REVISION HISTORY: Transcribed by Christine Chua and edited by John van Wyhe 3.2022. RN1

NOTE: See record in the Darwin Online manuscript catalogue, enter its Identifier here. Reproduced with permission of the Syndics of Cambridge University Library and William Huxley Darwin. The volumes CUL-DAR 87-90 contain material for Darwin's book Descent of man 2d ed. (1874-1877).

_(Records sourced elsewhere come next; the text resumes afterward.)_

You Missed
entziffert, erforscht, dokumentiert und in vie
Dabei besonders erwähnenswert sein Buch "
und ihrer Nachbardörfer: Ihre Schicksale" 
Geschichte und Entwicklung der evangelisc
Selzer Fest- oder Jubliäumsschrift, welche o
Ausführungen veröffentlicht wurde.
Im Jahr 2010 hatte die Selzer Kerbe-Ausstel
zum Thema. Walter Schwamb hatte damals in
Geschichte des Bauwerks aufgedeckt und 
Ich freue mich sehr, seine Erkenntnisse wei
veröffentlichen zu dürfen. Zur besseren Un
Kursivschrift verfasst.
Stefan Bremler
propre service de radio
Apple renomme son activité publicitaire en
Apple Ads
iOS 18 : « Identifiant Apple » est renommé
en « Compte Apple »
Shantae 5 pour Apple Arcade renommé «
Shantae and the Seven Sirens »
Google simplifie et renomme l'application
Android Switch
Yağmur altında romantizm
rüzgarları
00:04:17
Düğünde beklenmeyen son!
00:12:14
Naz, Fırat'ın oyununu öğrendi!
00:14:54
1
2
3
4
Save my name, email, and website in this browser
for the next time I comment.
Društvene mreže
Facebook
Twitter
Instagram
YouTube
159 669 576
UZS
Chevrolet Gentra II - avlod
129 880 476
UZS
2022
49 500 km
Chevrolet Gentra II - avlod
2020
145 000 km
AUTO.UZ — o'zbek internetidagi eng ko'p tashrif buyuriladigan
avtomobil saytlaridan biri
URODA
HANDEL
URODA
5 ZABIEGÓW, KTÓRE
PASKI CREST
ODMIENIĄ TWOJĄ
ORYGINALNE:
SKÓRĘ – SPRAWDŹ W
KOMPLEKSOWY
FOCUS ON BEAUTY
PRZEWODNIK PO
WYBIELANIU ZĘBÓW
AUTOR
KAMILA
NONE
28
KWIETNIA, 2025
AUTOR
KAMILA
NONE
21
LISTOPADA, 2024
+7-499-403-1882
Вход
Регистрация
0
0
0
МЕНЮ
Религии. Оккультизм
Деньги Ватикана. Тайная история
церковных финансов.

Darwin cited this in Descent 2d ed., pp. 88-89, n: "The judgment of a distinguished philologist, such as Prof. Whitney, will have far more weight on this point than anything that I can say. He remarks ('Oriental and Linguistic Studies,' 1873, p. 297), in speaking of Bleek's views: "Because on the grand scale language is the necessary auxiliary of thought, indispensable to the development of the power of "thinking, to the distinctness and variety and complexity of cognitions to the full mastery of consciousness; therefore he would fain make thought absolutely impossible without speech, identifying the faculty with its instrument. He might just as reasonably assert that the human hand cannot act without a tool. With such a doctrine to start from, he cannot stop short of Müller's worst paradoxes, that an infant (in fans, not speaking) is not a human being, and that deaf-mutes do not become possessed of reason until they learn to twist their fingers into imitation of spoken words." Max Müller gives in italics ('Lectures on Mr. Darwin's Philosophy of Language,' 1873, third lecture) the following aphorism: "There is no thought without words, as little as there are words without thought." What a strange definition must here be given to the word thought!"


 

[74]

Whitney on Language - Man's mental Powers.

[CUL-DAR87.76]

8vo Pamph (756) Whitney on origin of Language, look before a new Edit.